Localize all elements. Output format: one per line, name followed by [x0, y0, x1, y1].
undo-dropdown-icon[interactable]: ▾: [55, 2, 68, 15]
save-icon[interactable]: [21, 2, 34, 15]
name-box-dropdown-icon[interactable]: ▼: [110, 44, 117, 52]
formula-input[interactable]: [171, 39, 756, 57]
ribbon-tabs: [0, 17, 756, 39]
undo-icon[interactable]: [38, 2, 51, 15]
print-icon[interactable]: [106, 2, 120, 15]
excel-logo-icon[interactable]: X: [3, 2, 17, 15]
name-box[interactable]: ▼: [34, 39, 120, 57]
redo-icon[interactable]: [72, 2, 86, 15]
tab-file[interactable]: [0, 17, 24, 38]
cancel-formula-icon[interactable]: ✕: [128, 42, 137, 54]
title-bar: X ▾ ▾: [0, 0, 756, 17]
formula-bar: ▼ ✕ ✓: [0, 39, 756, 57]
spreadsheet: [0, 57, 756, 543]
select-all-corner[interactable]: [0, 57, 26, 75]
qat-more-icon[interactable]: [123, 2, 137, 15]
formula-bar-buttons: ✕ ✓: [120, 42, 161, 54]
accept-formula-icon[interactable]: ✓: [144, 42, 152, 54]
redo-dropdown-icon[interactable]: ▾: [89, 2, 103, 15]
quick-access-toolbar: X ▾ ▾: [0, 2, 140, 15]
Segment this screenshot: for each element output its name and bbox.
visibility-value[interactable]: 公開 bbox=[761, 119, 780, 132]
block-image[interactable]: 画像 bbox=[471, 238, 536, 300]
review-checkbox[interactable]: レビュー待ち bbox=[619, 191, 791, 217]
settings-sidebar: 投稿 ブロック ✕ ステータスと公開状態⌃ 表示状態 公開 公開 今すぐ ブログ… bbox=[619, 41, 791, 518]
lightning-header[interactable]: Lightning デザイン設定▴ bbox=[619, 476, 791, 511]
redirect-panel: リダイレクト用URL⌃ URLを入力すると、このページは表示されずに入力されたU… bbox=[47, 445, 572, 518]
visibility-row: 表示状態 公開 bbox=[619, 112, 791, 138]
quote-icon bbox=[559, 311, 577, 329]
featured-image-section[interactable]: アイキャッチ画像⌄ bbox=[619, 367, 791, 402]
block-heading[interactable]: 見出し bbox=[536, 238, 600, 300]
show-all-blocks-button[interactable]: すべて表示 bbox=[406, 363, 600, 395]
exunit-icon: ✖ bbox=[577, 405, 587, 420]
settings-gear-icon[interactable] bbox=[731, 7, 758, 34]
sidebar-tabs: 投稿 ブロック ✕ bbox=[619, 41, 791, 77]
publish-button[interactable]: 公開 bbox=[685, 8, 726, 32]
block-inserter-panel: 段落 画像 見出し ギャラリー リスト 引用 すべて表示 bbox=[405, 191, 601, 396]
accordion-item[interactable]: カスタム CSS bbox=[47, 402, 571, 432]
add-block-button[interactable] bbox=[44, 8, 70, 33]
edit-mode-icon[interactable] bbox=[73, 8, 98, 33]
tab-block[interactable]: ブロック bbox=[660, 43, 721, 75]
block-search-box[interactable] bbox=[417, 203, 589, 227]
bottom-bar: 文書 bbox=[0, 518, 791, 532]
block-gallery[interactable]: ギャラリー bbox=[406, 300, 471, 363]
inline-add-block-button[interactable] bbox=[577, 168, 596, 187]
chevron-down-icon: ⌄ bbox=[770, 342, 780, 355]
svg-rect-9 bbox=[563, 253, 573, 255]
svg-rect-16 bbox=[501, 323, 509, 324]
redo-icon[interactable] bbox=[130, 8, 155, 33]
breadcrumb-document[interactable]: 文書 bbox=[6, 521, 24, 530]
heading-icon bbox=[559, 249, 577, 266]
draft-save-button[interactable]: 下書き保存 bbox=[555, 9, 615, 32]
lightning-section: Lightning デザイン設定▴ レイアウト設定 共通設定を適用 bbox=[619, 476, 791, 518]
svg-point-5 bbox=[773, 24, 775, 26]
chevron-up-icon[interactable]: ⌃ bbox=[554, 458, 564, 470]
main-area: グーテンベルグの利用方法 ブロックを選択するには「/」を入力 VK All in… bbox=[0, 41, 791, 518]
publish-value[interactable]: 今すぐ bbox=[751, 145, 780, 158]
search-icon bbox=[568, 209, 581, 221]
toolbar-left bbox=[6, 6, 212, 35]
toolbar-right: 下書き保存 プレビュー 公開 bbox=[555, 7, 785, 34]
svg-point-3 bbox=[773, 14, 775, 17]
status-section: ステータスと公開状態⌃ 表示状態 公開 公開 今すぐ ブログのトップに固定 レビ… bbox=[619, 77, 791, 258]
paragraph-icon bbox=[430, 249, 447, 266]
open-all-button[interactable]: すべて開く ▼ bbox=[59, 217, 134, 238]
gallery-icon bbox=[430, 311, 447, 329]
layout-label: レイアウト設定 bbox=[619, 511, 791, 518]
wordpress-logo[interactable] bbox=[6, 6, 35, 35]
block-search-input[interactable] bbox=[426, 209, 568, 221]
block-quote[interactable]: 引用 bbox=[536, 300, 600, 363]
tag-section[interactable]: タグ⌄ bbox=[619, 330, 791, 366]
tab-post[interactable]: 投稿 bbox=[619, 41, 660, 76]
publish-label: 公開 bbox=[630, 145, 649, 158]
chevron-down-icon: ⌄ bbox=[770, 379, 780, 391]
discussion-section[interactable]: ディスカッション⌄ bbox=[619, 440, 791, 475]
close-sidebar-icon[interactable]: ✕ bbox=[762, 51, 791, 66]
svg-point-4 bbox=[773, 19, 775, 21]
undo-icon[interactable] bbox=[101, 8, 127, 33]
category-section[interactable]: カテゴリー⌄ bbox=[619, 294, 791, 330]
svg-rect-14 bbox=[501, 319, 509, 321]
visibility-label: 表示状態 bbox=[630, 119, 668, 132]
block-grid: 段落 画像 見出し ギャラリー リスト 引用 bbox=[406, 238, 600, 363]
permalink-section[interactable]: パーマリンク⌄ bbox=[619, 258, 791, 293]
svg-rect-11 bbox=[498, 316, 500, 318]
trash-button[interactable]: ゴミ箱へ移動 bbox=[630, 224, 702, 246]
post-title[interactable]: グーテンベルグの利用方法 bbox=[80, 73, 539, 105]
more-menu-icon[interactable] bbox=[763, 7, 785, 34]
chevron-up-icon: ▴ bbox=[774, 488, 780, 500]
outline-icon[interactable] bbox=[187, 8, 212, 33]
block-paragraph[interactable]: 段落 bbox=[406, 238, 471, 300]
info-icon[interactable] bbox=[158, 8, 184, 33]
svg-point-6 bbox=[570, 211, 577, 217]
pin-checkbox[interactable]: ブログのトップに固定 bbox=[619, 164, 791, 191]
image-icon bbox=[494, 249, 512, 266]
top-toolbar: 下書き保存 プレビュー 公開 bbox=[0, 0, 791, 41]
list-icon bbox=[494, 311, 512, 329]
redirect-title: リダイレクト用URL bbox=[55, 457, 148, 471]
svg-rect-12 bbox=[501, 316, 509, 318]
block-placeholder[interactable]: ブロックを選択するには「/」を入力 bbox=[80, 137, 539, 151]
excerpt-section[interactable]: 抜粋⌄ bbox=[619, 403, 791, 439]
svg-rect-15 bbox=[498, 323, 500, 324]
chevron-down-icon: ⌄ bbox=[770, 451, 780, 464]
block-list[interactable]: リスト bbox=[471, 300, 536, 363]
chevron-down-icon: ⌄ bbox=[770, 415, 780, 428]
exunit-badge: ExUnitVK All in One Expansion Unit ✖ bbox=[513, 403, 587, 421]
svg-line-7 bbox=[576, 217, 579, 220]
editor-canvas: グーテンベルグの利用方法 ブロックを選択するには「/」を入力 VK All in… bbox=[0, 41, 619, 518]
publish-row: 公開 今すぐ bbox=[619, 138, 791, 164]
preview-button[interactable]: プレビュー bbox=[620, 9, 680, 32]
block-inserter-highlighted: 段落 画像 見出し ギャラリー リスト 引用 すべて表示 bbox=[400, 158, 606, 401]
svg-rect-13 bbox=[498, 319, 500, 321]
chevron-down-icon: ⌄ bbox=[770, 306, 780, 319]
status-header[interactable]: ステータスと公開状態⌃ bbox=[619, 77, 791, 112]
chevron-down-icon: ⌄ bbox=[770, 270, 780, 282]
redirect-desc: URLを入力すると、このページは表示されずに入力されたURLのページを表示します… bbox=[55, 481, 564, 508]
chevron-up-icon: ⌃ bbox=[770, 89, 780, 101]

### Task to complete
From the entries above, copy every line where the word "すべて表示" shows up.

### Exercise answer
show-all-blocks-button[interactable]: すべて表示 bbox=[406, 363, 600, 395]
block-inserter-panel: 段落 画像 見出し ギャラリー リスト 引用 すべて表示 bbox=[405, 191, 601, 396]
block-inserter-highlighted: 段落 画像 見出し ギャラリー リスト 引用 すべて表示 bbox=[400, 158, 606, 401]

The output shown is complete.